Directed by Scott Cooper, Netflix’s murder mystery film ‘The Pale Blue Eye’ follows Detective Augustus Landor, who investigates the murder of Leroy Fry, a Military Academy cadet whose heart gets mysteriously removed from his dead body. Landor teams up with another cadet and published poet Edgar Allan Poe to unravel the mysteries that revolve around Fry’s life, leading them to startling revelations about themselves. Since one of the film’s two protagonists is not only a real-life figure but also one of the greatest writers of all time, the viewers must wonder whether the film is based on a true story. Well, here’s what we can tell you about the same!
Is The Pale Blue Eye a True Story?
No, ‘The Pale Blue Eye’ is not based on a true story. Scott Cooper’s film is an adaptation of Louis Bayard’s eponymous 2003 historical novel, a fictional account of Edgar Allan Poe’s emerging days as a poet. Like the character, Poe did attend the Military Academy during his early years as a poet. However, every detail accompanying this fact in the novel was conceived by Bayard and adapted to the screen by Cooper.
The author, like the director, ultimately wanted to create a fictional “origin story” for the acclaimed writer, influenced by the works of the same. Bayard’s decision to integrate typical Poe themes like occultism and satanism into the narrative of his novel wasn’t accidental. “This is really an Edgar Allan Poe origin story, so you have to have the themes that ultimately influence this young unformed writer to become the writer he became,” Cooper told Collider.
“What I’m saying is: these events that occur in our film shaped his worldview and helped him become the writer that he became – with the recurring themes that deal with the questions of death and the effects of decomposition and reanimation of the dead and mourning – all those things that are considered part of his dark romanticism,” the director told Netflix’s Tudum. Bayard conceived Poe’s fictional origin story as a father-son relationship drama, leading the writer to create Detective Augustus Landor.
“I needed a detective, somebody who could be Poe’s mentor and father figure as they solved this crime together,” Bayard stated in the same interview. The author dived into Poe’s bibliography to come up with the detective’s name. “The name Gus comes from C. Auguste Dupin, who was the detective in Poe’s stories ‘The Murders in the Rue Morgue’ and ‘The Purloined Letter,'” the author added. As far as the last name is concerned, Bayard sought the same in Poe’s short story ‘Landor’s Cottage.’
The father-son relationship between Landor and Poe and the latter’s togetherness with Lea Marquis enabled Cooper to offer a fictionalized but unconventional portrayal of the world-renowned writer. “I wanted to tell a formative Poe story, where he is warm and witty and prone to poetic and romantic fantasy, and someone we’re not accustomed to seeing on the screen,” Cooper told Deadline.
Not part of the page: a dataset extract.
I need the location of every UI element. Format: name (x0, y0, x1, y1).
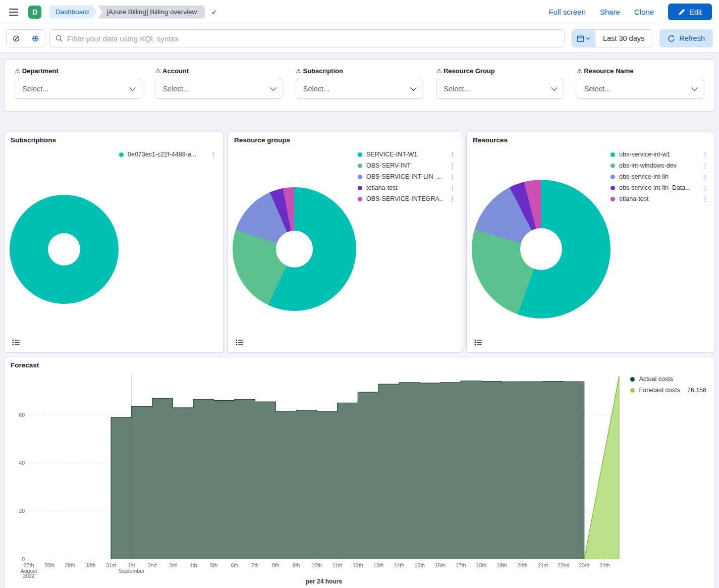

By offering such a portrayal of Poe, both Bayard and Cooper deconstructed the scary notions associated with the “master of the macabre” and explored the vulnerabilities he might have had as an emerging poet. Although the author and the filmmaker’s works are fictional, they had to keep their works rooted in reality since they were fictionalizing a real-life figure’s life. Thus, the setting of the actual United States Military Academy, located in West Point, New York, enhances the authenticity of both the novel and the movie.
But ultimately, both Bayard and Cooper weren’t interested in a biographical account of Poe. “It [adapting Bayard’s novel] allowed me to do three things: make a film that’s a whodunit; [tell] a father-and-son love story — a kinship between two men who are loners who live on the margins of society; and then, of course, this could serve as a Poe origin story,” Cooper told Tudum about the foundations of his film.